Пока она это рассказывала, мне казалось, что она туда вернулась. Не могу сказать, что она была сильно перепугана, но внутренне она была там. Возможно, в ее психике произошла некоторая диссоциация, но она действительно была там. Она рассказала мне о том, как их всех вместе везли к Hauptbahnkof[20], как всю дорогу они протестовали и как их погрузили в товарный вагон. Несколько часов спустя их, охваченных ужасом и совершенно обезумевших, привезли на станцию неподалеку от местечка, которое называлось K-Z Lager Majdanek[21], – в один из центров уничтожения людей, так называемых центров Endlosung[22], центров банкротства веками создававшейся культуры, выразившегося в сумасшедшей проекции внутренней нетерпимости на «тех, которые там».
Я понимал, что мне лучше молчать. Она продолжала рассказывать о том, как их выкинули из вагона и построили перед офицером, который распределял их направо-налево. Кто знал, какая группа направится в печь, а какая – к смертоносным баракам с тифом, тяжелой работе и восьмистам калориям в день, а в конечном счете – к духовной смерти в уже изувеченном теле?
Напротив Илси стояла мать с двумя дочерьми: одна из них застыла в немом молчании, другая плакала. Когда они очутились перед офицером, тот улыбнулся и указал женщине направо, а девочкам – налево. Мать закричала и стала цепляться за детей, но ее оттащили и поволокли к меньшей группе, стоявшей справа. Пораженные рыданиями матери, девочки застыли на месте, боясь пошевелиться. Затем перед офицером оказалась Илси. В критический момент «отбора» она выкрикнула в моем кабинете, как она, наверное, выкрикнула тогда: «Я христианка. Ich bin nicht Jude!»[23] Офицер ответил, что доказывать уже слишком поздно и что многие называют себя христианами. Тогда Илси назвала фамилию своего отца, отца ее отца и всей семейной династии врачей, хорошо известных в этом округе: имя одного из них носил люблинский госпиталь.
Офицер немного помолчал, потом сказал: «Хорошо, тебе повезло. Но ты слишком много видела, чтобы вернуться обратно. Возьми этих двух детей, доведи их до душевой и оставь их внутри, а затем присоединишься к другим. Но ты будешь работать и никогда отсюда не выйдешь».

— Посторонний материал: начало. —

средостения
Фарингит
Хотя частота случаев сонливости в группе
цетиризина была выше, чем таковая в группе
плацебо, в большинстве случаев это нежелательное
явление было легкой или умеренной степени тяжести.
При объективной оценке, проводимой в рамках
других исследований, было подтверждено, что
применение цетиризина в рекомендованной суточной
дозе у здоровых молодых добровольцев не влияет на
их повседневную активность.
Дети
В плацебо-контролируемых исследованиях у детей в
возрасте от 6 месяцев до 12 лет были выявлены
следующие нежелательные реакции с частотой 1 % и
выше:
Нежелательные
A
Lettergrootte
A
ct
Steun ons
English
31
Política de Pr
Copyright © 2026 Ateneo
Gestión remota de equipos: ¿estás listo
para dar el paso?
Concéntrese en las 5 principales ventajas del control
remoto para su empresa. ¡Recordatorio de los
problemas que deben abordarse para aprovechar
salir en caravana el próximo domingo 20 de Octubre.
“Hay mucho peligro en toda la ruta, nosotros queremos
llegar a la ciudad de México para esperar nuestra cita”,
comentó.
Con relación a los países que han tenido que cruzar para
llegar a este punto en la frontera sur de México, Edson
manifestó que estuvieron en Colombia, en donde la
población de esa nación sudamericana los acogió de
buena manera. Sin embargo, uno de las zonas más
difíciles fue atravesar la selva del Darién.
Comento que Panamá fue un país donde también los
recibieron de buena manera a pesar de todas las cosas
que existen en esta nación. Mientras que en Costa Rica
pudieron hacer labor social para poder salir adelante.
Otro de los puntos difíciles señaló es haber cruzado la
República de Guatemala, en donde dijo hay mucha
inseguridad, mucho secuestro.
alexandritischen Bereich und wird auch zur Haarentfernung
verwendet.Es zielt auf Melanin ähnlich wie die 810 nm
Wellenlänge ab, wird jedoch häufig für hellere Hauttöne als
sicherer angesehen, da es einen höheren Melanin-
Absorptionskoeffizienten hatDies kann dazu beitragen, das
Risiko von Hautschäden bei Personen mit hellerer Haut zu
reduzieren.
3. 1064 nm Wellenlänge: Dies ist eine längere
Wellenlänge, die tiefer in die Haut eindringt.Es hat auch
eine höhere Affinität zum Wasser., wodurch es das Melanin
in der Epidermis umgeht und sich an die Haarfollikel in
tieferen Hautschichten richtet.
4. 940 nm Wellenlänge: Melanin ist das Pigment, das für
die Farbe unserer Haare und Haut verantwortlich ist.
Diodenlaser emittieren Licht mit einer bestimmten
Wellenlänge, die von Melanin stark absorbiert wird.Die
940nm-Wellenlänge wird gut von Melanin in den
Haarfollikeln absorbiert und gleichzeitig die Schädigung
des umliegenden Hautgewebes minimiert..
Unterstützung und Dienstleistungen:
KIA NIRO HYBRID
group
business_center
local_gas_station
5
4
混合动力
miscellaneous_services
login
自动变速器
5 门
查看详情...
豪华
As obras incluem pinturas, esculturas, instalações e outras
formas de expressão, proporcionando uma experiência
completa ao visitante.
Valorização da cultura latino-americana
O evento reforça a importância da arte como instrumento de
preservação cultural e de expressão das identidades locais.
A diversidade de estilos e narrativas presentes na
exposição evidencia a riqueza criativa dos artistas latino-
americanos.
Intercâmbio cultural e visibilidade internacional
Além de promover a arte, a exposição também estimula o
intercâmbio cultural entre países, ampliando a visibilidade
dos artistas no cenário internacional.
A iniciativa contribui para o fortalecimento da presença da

«Я не могу вам передать, как я тогда была счастлива, – сказала Илси, – я не попаду в газовую камеру. Я буду работать. Я еще поживу. Я потащила детей. Одна девочка повисла на мне; другую мне пришлось тащить за руку. Именно этот момент изображен на фотографии. Я не помню, чтобы поблизости был кто-то с фотокамерой. Я была счастлива, что останусь в живых. Я потащила детей дальше, до двери душевой. Там Capos – рабочие-заключенные – сами втащили детей в душевую. Больше я их не видела».

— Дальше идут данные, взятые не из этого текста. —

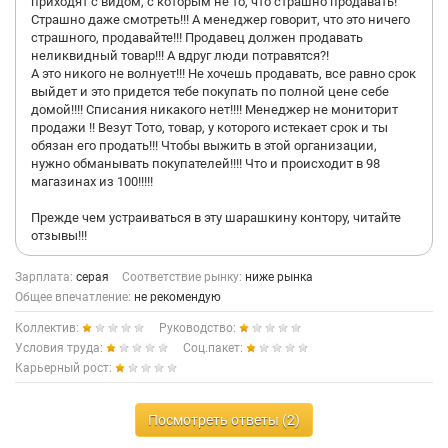
приходят с видом, с которым не то, что страшно продавать!
Страшно даже смотреть!!! А менеджер говорит, что это ничего
страшного, продавайте!!! Продавец должен продавать
неликвидный товар!!! А вдруг люди потравятся?!
А это никого не волнует!!! Не хочешь продавать, все равно срок
выйдет и это придется тебе покупать по полной цене себе
домой!!!! Списания никакого нет!!!! Менеджер не мониторит
продажи !! Везут Тото, товар, у которого истекает срок и ты
обязан его продать!!! Чтобы выжить в этой организации,
нужно обманывать покупателей!!!! Что и происходит в 98
магазинах из 100!!!!!
Прежде чем устраиваться в эту шарашкину контору, читайте
отзывы!!!
Зарплата:
серая
Соответствие рынку:
ниже рынка
Общее впечатление:
не рекомендую
Коллектив:
Руководство:
Условия труда:
Соц.пакет:
Карьерный рост:
Посмотреть ответы (2)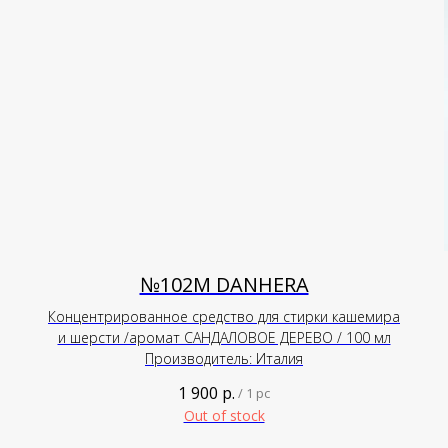
№102М DANHERA
Концентрированное средство для стирки кашемира
и шерсти /аромат САНДАЛОВОЕ ДЕРЕВО / 100 мл
Производитель: Италия
1 900
р.
/
1 pc
Out of stock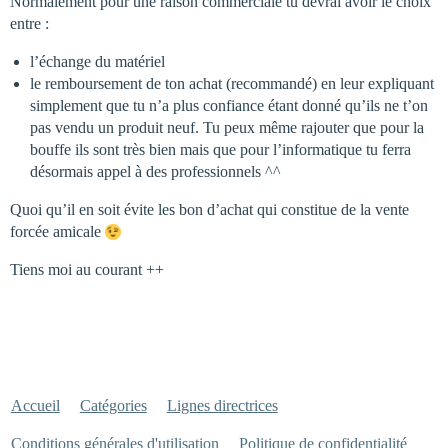
Normalement pour une raison commerciale tu devrai avoir le choix
entre :
l’échange du matériel
le remboursement de ton achat (recommandé) en leur expliquant
simplement que tu n’a plus confiance étant donné qu’ils ne t’on
pas vendu un produit neuf. Tu peux même rajouter que pour la
bouffe ils sont très bien mais que pour l’informatique tu ferra
désormais appel à des professionnels ^^
Quoi qu’il en soit évite les bon d’achat qui constitue de la vente
forcée amicale
Tiens moi au courant ++
Accueil
Catégories
Lignes directrices
Conditions générales d'utilisation
Politique de confidentialité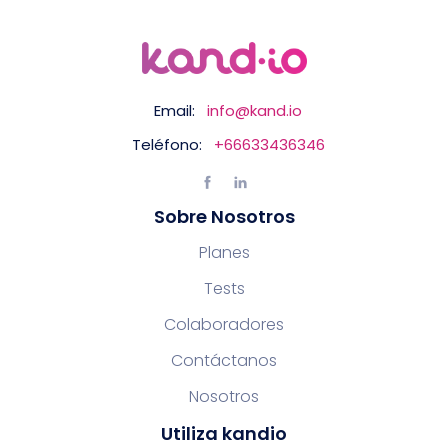
Email:
info@kand.io
Teléfono:
+66633436346
Sobre Nosotros
Planes
Tests
Colaboradores
Contáctanos
Nosotros
Utiliza kandio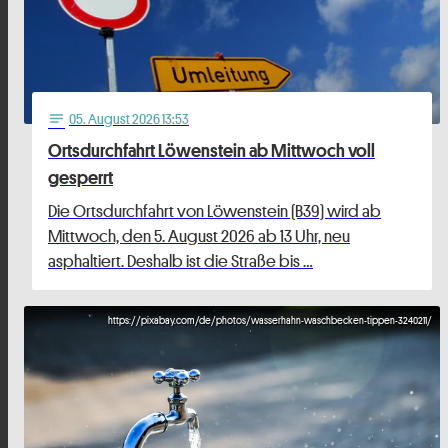
05
. August 2026 13:53
notes
Ortsdurchfahrt Löwenstein ab Mittwoch voll
gesperrt
Die Ortsdurchfahrt von Löwenstein (B39) wird ab
Mittwoch, den 5. August 2026 ab 13 Uhr, neu
asphaltiert. Deshalb ist die Straße bis …
https://pixabay.com/de/photos/wasserhahn-waschbecken-tippen-3240211/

В этот момент я опять смог заметить, что она была там, немного облегченная от того, что носила в себе. Она откинулась на спинку кресла, помолчала две минуты, затем продолжила свой рассказ. Она рассказала мне о жизни в лагере, о том, как, получив лишь временную отсрочку смертного приговора, она смогла выжить и, несмотря на непосильную работу, выбритую голову, ежедневную баланду, сохранить способность своего молодого тела извлекать силу практически из ничего. Когда лагерь освободили русские войска, в нем оставалось лишь несколько сотен еле двигавшихся скелетов, многие из которых вскоре умерли от болезней и последствий длительного голодания.